Auditory-Visual Speech Processing (AVSP) 2010
Hakone, Kanagawa, Japan
Visual cues to speech prosody are available from a speakers face; however the form and location of such cues are likely to be inconsistent across speakers. Given this, the question arises whether such cues have enough in common to signal the same prosodic information across face areas and different speakers. To investigate this, the present study used visual-visual matching tasks requiring participants to view pairs of silent videos (with one video displaying the upper half, the other video showing the lower half of the face), and select the pair produced with the same prosody (different recorded tokens were used). Participants completed both a same-speaker (both upper and lower videos from the same speaker) and crossspeaker version (upper and lower videos originated from different speakers) of the task. Compared to same-speaker matching, performance was lower for cross-speaker matching but still much greater than chance (i.e., 50%).
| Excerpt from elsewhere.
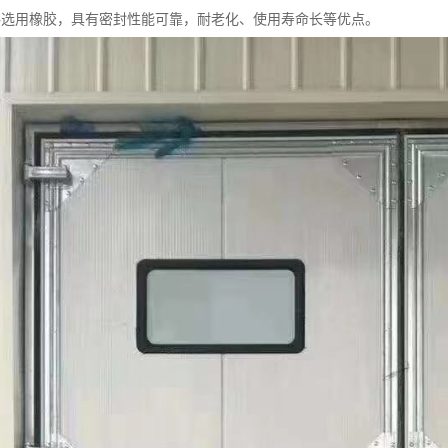
料选用橡胶，具有密封性能可靠，耐老化、使用寿命长等优点。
These results support the idea that visual correlates of prosody are encoded by perceivers as abstract, non-speaker specific cues that are transferable across repetitions, speakers and face areas.
Index Terms: visual prosody, perception, cross-speaker, same-speaker, face area, prosodic focus, prosodic phrasing.
Bibliographic reference. Cvejic, Erin / Kim, Jeesun / Davis, Chris (2010): "Abstracting visual prosody across speakers and face areas", In AVSP-2010, paper S3-1.